L’utilité sociale indiscutable de Syndicalisme et Mutualité

By 11 August 2012

§2-Une utilité sociale indiscutable

Syndicalisme et mutualité ont pour valeur fondamentale la solidarité. Cette solidarité, si elle s’exprime à travers l’organisation des mouvements mutualistes et syndicalistes, se traduit également à travers des actions menées par l’un et l’autre mouvement. Sur leurs terrains respectifs, le monde du travail pour le syndicalisme et la santé pour la mutualité, ces deux acteurs ne ménagent pas leurs efforts afin d’y apporter les modifications qui leur paraissent nécessaires. Au travers de ces diverses interventions, syndicalisme et mutualité remplissent une fonction sociale indubitable. Ainsi, le syndicalisme apparaît comme un véritable instrument de régulation du monde professionnel tant par son action revendicative que par son rôle conventionnel. De même, la mutualité parvient-elle régulièrement à influer sur le secteur de la santé.

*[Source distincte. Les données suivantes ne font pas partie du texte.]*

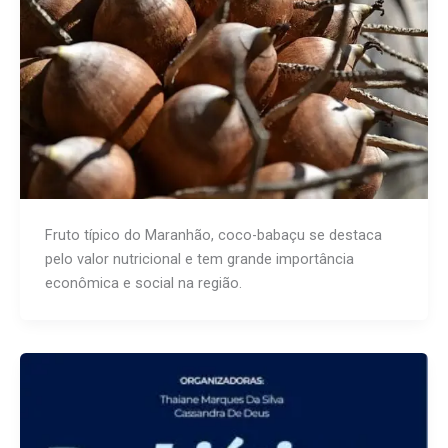
Fruto típico do Maranhão, coco-babaçu se destaca
pelo valor nutricional e tem grande importância
econômica e social na região.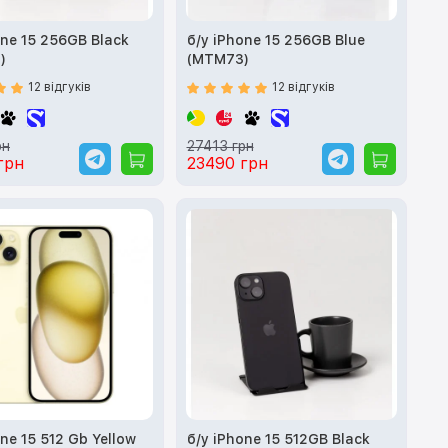
one 15 256GB Black
б/у iPhone 15 256GB Blue
)
(MTM73)
12 відгуків
12 відгуків
рн
27413 грн
грн
23490 грн
one 15 512 Gb Yellow
б/у iPhone 15 512GB Black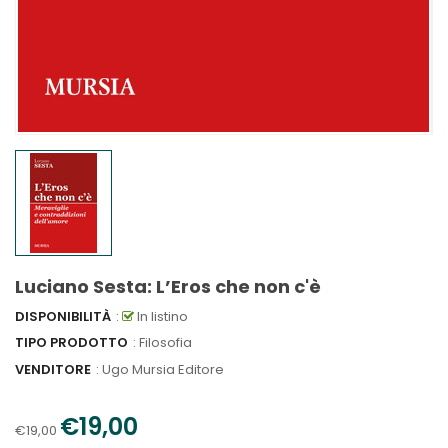
Luciano Sesta: L’Eros che non c'è
DISPONIBILITÀ
:
In listino
TIPO PRODOTTO
: Filosofia
VENDITORE
:
Ugo Mursia Editore
€19,00
€19,00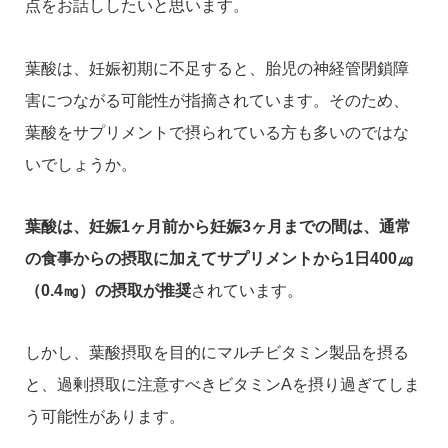
点をお話ししたいと思います。
葉酸は、妊娠初期に不足すると、胎児の神経管閉鎖障
害につながる可能性が指摘されています。そのため、
葉酸をサプリメントで摂られている方も多いのではな
いでしょうか。
葉酸は、妊娠1ヶ月前から妊娠3ヶ月までの間は、通常
の食事からの摂取に加えてサプリメントから1日400㎍
（0.4㎎）の摂取が推奨
されています。
しかし、葉酸摂取を目的にマルチビタミン製品を摂る
と、過剰摂取に注意すべきビタミンAを摂り過ぎてしま
う可能性があります。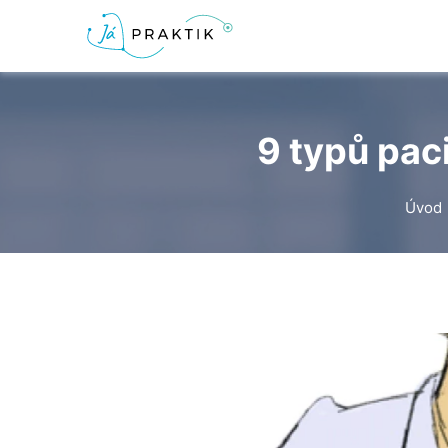
9 typů paci
Úvod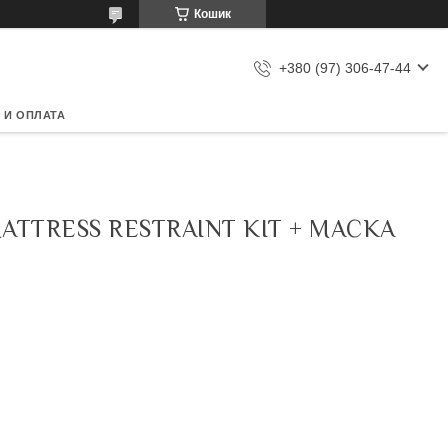
Кошик
+380 (97) 306-47-44
 И ОПЛАТА
ATTRESS RESTRAINT KIT + МАСКА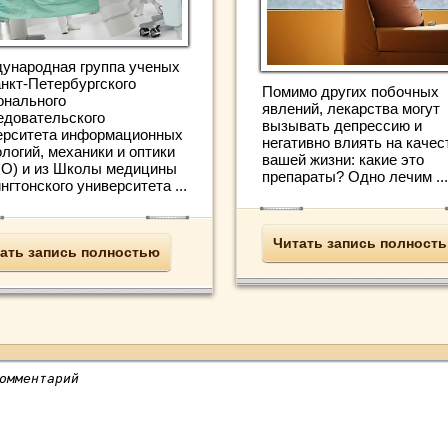
ународная группа ученых
анкт-Петербургского
Помимо других побочных
онального
явлений, лекарства могут
едовательского
вызывать депрессию и
ерситета информационных
негативно влиять на качес
логий, механики и оптики
вашей жизни: какие это
О) и из Школы медицины
препараты? Одно лечим ...
гтонского университета ...
Читать запись полност
ать запись полностью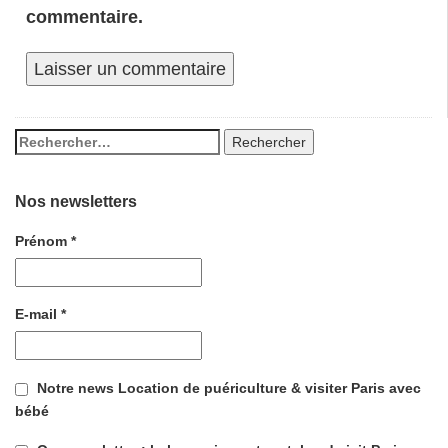
commentaire.
Nos newsletters
Prénom
*
E-mail
*
Notre news Location de puériculture & visiter Paris avec
bébé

A-La régulation professionnelle grâce au syndicalisme

A l’origine des syndicats, on trouve généralement une coalition de différents groupes de salariés pour la défense de leurs conditions de travail et notamment de leur rémunération. La défense des salaires les a conduits à se prononcer et à intervenir dans de nombreux autres domaines comme l’embauche, la sauvegarde des emplois ou encore les qualifications, leur conférant de la sorte un véritable rôle de régulateur du monde professionnel.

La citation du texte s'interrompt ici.